Empresa portuguesa Interplay aposta num mercado que em Portugal vale 74 milhões de euros. E já tem Espanha na mira.

É lançada, neste sábado, uma nova marca portuguesa ligada ao setor dos videojogos: chama-se Matrics e aposta na venda de teclados, ratos, auscultadores, cadeiras e monitores pensados para jogadores, amadores ou profissionais.

A empresa aposta em características que são reconhecidas como de qualidade no mercado - como um teclado mecânico de sistema ótico, mais rápido e duradouro -, mas por um preço mais acessível: o modelo topo de gama da Matrics vai custar 79 euros, enquanto um teclado com especificações semelhantes de outras marcas pode chegar aos 150 euros.

“Em conversas permanentes com retalhistas de eletrónica de consumo em Portugal, fomos percebendo que havia um espaço no mercado na área de gaming que os próprios retalhistas indicaram que era preciso ser preenchido”, começa por explicar Adriano Santos, cofundador com Mohit Bachu, da empresa Interplay.

“Fizemos uma série de estudos junto de jogadores e youtubers de gaming portugueses e decidimos embarcar nesta aventura.”

O mercado dos videojogos em Portugal vale, de acordo com o mais recente relatório da consultora Newzoo, 265 milhões de euros por ano.

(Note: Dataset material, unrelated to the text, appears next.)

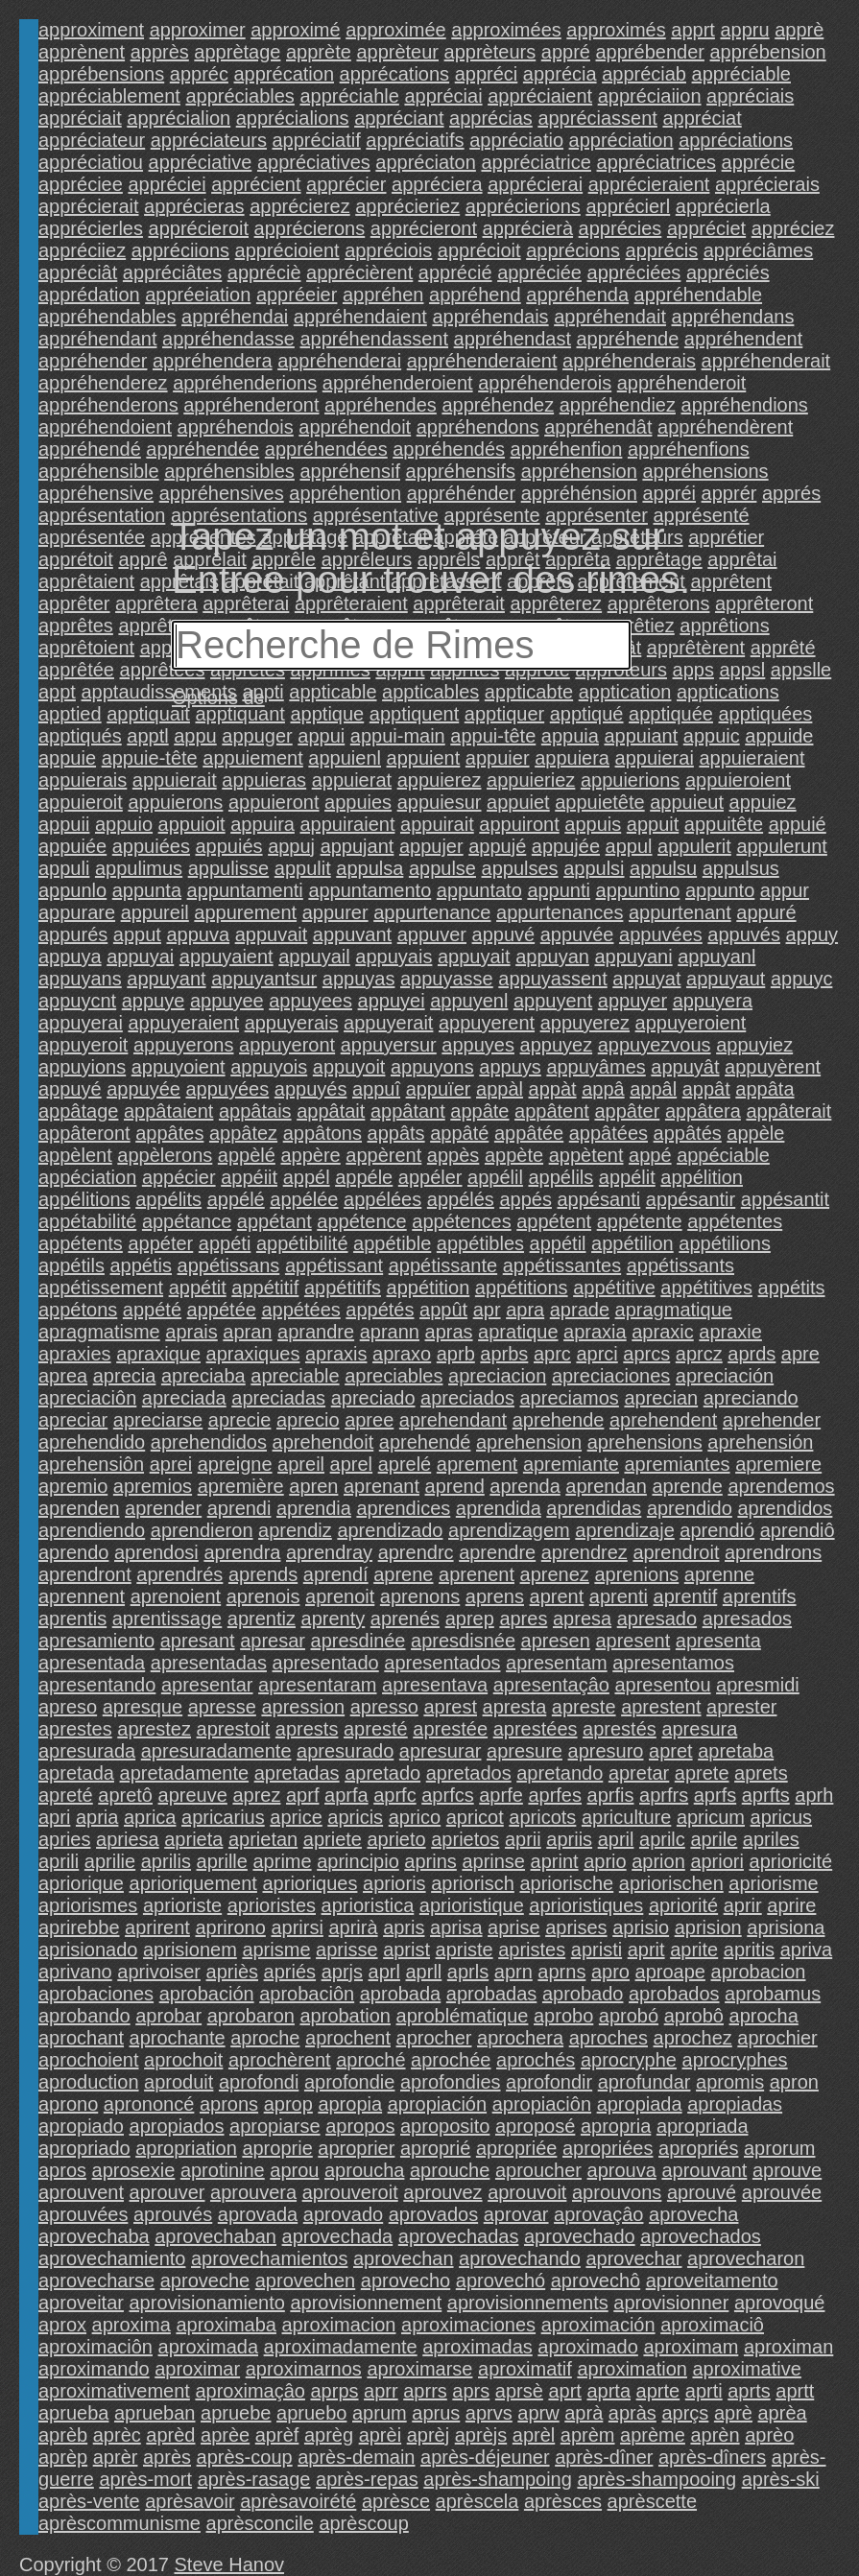 The image size is (859, 2576). I want to click on aprel, so click(351, 1464).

Dentro deste bolo total, 74 milhões são gerados apenas na venda de periféricos.

A Interplay não revela números de investimento, mas adianta que o valor para a criação desta nova marca está na casa das “centenas de milhares de euros”. A fase de conceção dos produtos é feita entre Portugal e uma equipa que está em Hong Kong, com a produção dos equipamentos a ser feita em vários países asiáticos.

A partir de agora os produtos da Matrics podem ser encontrados em alguns retalhistas de eletrónica - como a MediaMarkt e a PCDiga - e a marca também fechou uma parceria para ter os seus produtos nas lojas do operador MEO.

“Queremos assentar no mercado nacional, estar presentes no maior número de casas possível e depois começar a olhar para o estrangeiro, onde já decidimos que vamos começar com o mercado espanhol”, adianta Adriano Santos, que aponta o terceiro trimestre para a expansão internacional.

Mas o plano da Matrics não vai ser fácil de executar - marcas de empresas como a Asus, HP, Acer ou Razer têm mais anos de experiência no segmento dos videojogos em Portugal. “A concorrência irá fazer baixar os preços finais que os consumidores estão a pagar neste momento pelos produtos. (...) O mercado irá ficar maduro e vai crescer. É um bom ciclo vicioso”, diz o responsável.